Mechanical properties and long-term stability of novel lipid formulations with simvastatin

Abstract

Mixing selected liquid SMEDDS with polymethacrylate polymers (Eudragit ®) led to solidification of the samples to form solid, ductile, transparent systems (1). The purpose of this study was to define mechanical properties and long-term stability of novel simvastatin- loaded SMEDDS-based drug delivery systems. SMEDDS-based formulations were prepared by adding liquid SMEDDS (10% oleoyl macrogol-6 glycerides and 90% caprylocaproyl macrogol-8 glycerides/macrogol-15-hydroxystearate, in 3 ratios: 1:1, 2:1 and 3:1) to Eudragit ® S100 or Eudragit ® S100/Eudragit ® L100 combination (in 1:1 ratio), until SMEDDS/polymer ratio 2:1 w/w was reached. SMEDDS-based formulations with simvastatin (SV) were prepared by dissolving SV (5%) into liquid SMEDDS and mixing with polymethacrylate polymers in the same ratio. Prepared formulations were evaluated in terms of their mechanical properties and long-term stability. The results indicated that the increase in the caprylocaproyl macrogol-8 glycerides concentration resulted in higher penetration force (F1 S100–F3 S100 = 5.83-7.22 N and F1 SL100-F3 SL100 = 4.20-5.99 N). However, addition of SV was negatively correlated with the hardness, i.e. samples with SV were softer in comparison to unloaded samples. Moreover, it was noticeable that formulations with Eudragit ® S100 had greater penetration force values compared to formulations containing Eudragit ® S100/Eudragit ® L100. After six months of storage at room and elevated temperature, only slight decrease in SV content (less than 5%) was observed in these samples. This study demonstrated that novel SMEDDS-based formulations with higher concentration of caprylocaproyl macrogol-8 glycerides and those with Eudragit ® S100 were more robust, which may further serve as a guide for formulating tailor-made formulations.

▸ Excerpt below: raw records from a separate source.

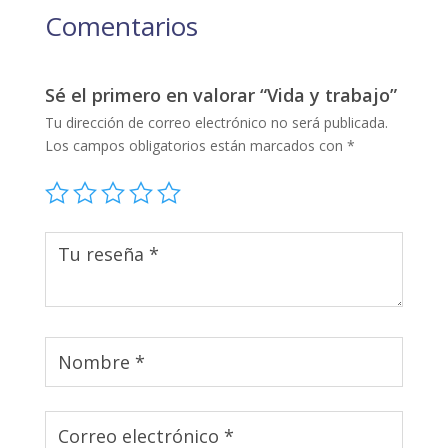
Comentarios
Sé el primero en valorar “Vida y trabajo”
Tu dirección de correo electrónico no será publicada.
Los campos obligatorios están marcados con
*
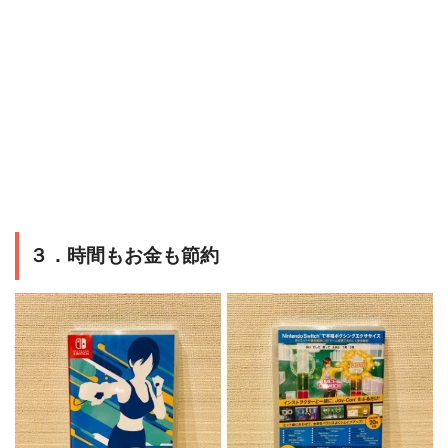
３．時間もお金も節約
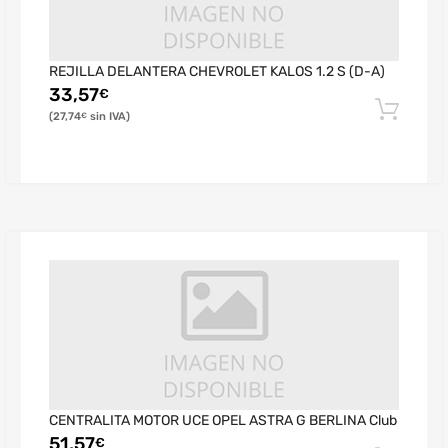
REJILLA DELANTERA CHEVROLET KALOS 1.2 S (D-A)
33,57
€
27,74
€
CENTRALITA MOTOR UCE OPEL ASTRA G BERLINA Club
51,57
€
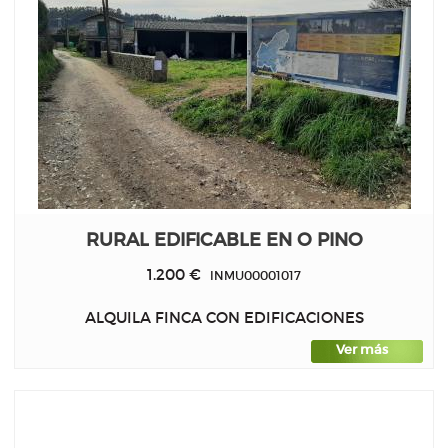
RURAL EDIFICABLE EN O PINO
1.200 €
INMU00001017
ALQUILA FINCA CON EDIFICACIONES
Ver más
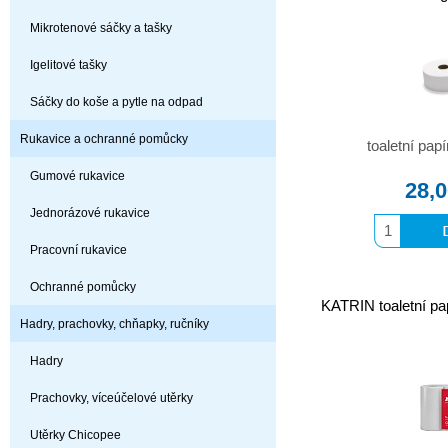
Mikrotenové sáčky a tašky
Igelitové tašky
Sáčky do koše a pytle na odpad
Rukavice a ochranné pomůcky
toaletní pa
Gumové rukavice
28,
Jednorázové rukavice
Pracovní rukavice
Ochranné pomůcky
KATRIN toaletní pa
Hadry, prachovky, chňapky, ručníky
Hadry
Prachovky, víceúčelové utěrky
Utěrky Chicopee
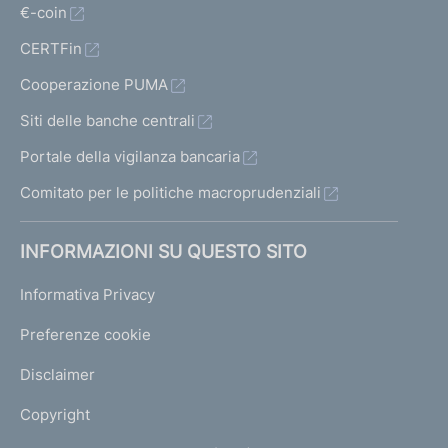
€-coin
CERTFin
Cooperazione PUMA
Siti delle banche centrali
Portale della vigilanza bancaria
Comitato per le politiche macroprudenziali
INFORMAZIONI SU QUESTO SITO
Informativa Privacy
Preferenze cookie
Disclaimer
Copyright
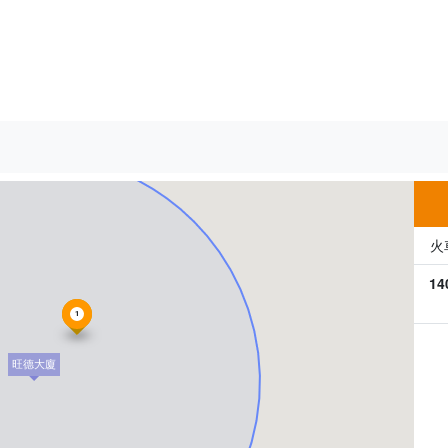
500m
火
14
1
旺德大廈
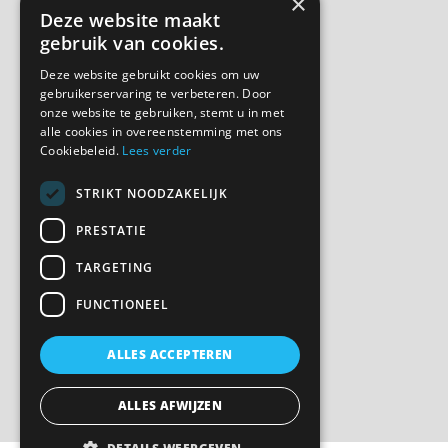
×
Auto huren
Deze website maakt
Busje huren
gebruik van cookies.
Shortlease
Deze website gebruikt cookies om uw
Over ons
gebruikerservaring te verbeteren. Door
Contact
onze website te gebruiken, stemt u in met
alle cookies in overeenstemming met ons
Bel ons
Cookiebeleid.
Lees verder
STRIKT NOODZAKELIJK
Volg ons
PRESTATIE
TARGETING
FUNCTIONEEL
Privacyverklaring
ALLES ACCEPTEREN
Cookie overzicht
ALLES AFWIJZEN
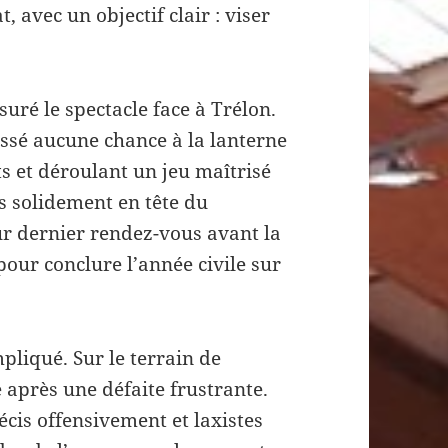
 avec un objectif clair : viser
ssuré le spectacle face à Trélon.
aissé aucune chance à la lanterne
s et déroulant un jeu maîtrisé
rs solidement en tête du
ur dernier rendez-vous avant la
our conclure l’année civile sur
liqué. Sur le terrain de
après une défaite frustrante.
écis offensivement et laxistes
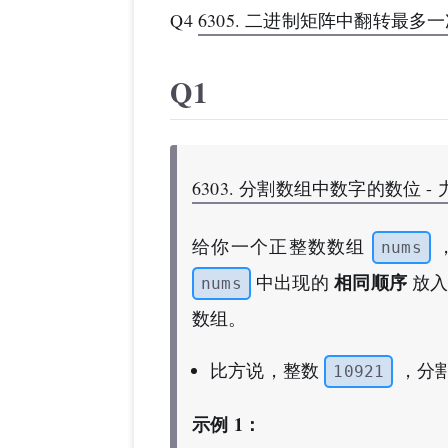
Q4
6305. 二进制矩阵中翻转最多
Q1
6303. 分割数组中数字的数位 - 力
给你一个正整数数组
nums
相同顺序
中出现的
放入
nums
数组。
比方说，整数
，分
10921
示例 1：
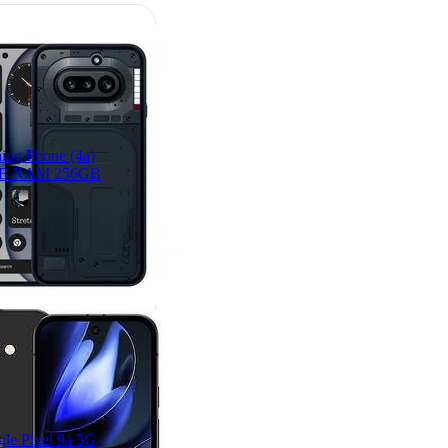
ing Phone (4a)
B RAM 256GB
le Pixel 9a 5G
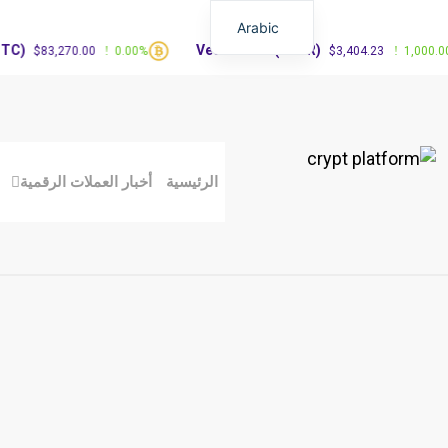
Arabic
Vested XOR(VXOR)
83,270.00
0.00%
$3,404.23
1,000.00%
الرئيسية
أخبار العملات الرقمية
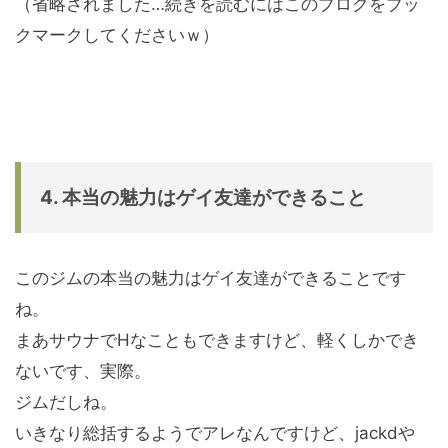
（省略されました…続きを読むにはこのブログをブッ
クマークしてくださいｗ）
4. 本当の魅力はゲイ友達ができること
このジムの本当の魅力はゲイ友達ができることです
ね。
まあサウナでHなこともできますけど、軽くしかでき
ないです、実際。
ジムだしね。
いきなり総括するようでアレなんですけど、jackdや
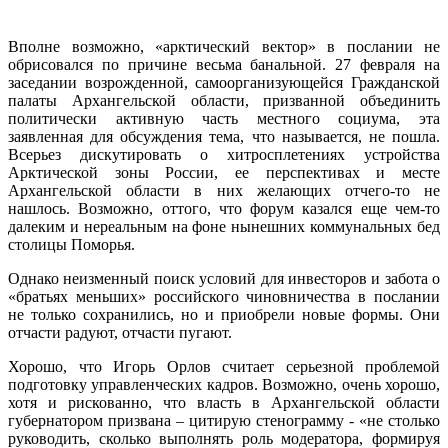
Вполне возможно, «арктический вектор» в послании не
обрисовался по причине весьма банальной. 27 февраля на
заседании возрожденной, самоорганизующейся Гражданской
палаты Архангельской области, призванной объединить
политически активную часть местного социума, эта
заявленная для обсуждения тема, что называется, не пошла.
Всерьез дискутировать о хитросплетениях устройства
Арктической зоны России, ее перспективах и месте
Архангельской области в них желающих отчего-то не
нашлось. Возможно, оттого, что форум казался еще чем-то
далеким и нереальным на фоне нынешних коммунальных бед
столицы Поморья.
Однако неизменный поиск условий для инвесторов и забота о
«братьях меньших» российского чиновничества в послании
не только сохранились, но и приобрели новые формы. Они
отчасти радуют, отчасти пугают.
Хорошо, что Игорь Орлов считает серьезной проблемой
подготовку управленческих кадров. Возможно, очень хорошо,
хотя и рискованно, что власть в Архангельской области
губернатором призвана – цитирую стенограмму - «не столько
руководить, сколько выполнять роль модератора, формируя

Mešanje odabranih tečnih samomikroemulgujućih sistema (SMEDDS) sa kopolimerima metakrilne kiseline (Eudragit ® ) dovodi do očvršćavanja uzoraka i formiranja čvrstih, rastegljivih, transparentnih sistema (1). Cilj ovog rada je bio ispitivanje mehaničkih svojstva i dugotrajne stabilnosti novih lipidnih sistema sa simvastatinom (SV). Lipidne formulacije su izrađene mešanjem tečnih SMEDDS (10% oleoil makrogol-6 glicerida i 90% kaprilokaproil makrogol-8 glicerida/makrogol-15-hidroksistearat, u 3 odnosa: 1:1, 2:1 i 3:1) i Eudragit ® S100 ili kombinacije Eudragit ® S100/Eudragit ® L100 (u odnosu 1:1). Odnos SMEDDS/polimer bio je 2:1, m/m. Uzorci sa SV su izrađeni rastvaranjem SV (5%) u tečnim SMEDDS i mešanjem sa kopolimerima metakrilne kiseline u navedenom odnosu. Sprovedena su ispitivanja mehaničkih osobina i dugotrajne stabilnosti izrađenih lipidnih formulacija. Rezultati su pokazali da povećanje koncentracije kaprilokaproil makrogol-8 glicerida dovodi do povećanja vrednosti sile penetracije (F1 S100–F3 S100 = 5,83-7,22 N i F1 SL100-F3 SL100 = 4,20-5,99 N). Uzorci sa SV su bili mekši, u poređenju sa uzorcima bez lekovite supstance. Takođe, uočeno je da uzorci sa polimerom Eudragit ® S100 imaju već e vrednosti sile penetracije, u poređenju sa formulacijama koje sadrže kombinaciju Eudragit ® S100/Eudragit ® L100. Posle šest meseci skladištenja uzoraka na sobnoj i povišenoj temperaturi, sadržaj SV je neznatno smanjen (manje od 5%). Ova studija je pokazala da nove lipidne formulacije izrađene sa većom koncentracijom kaprilokaproil makrogol-8 glicerida i sa Eudragit ® S100 polimerom imaju veće vrednosti sile penetracije i prihvatljivu dugotrajnu stabilnost, što je od značaja za razvoj lipidnih formulacija željenih karakteristika.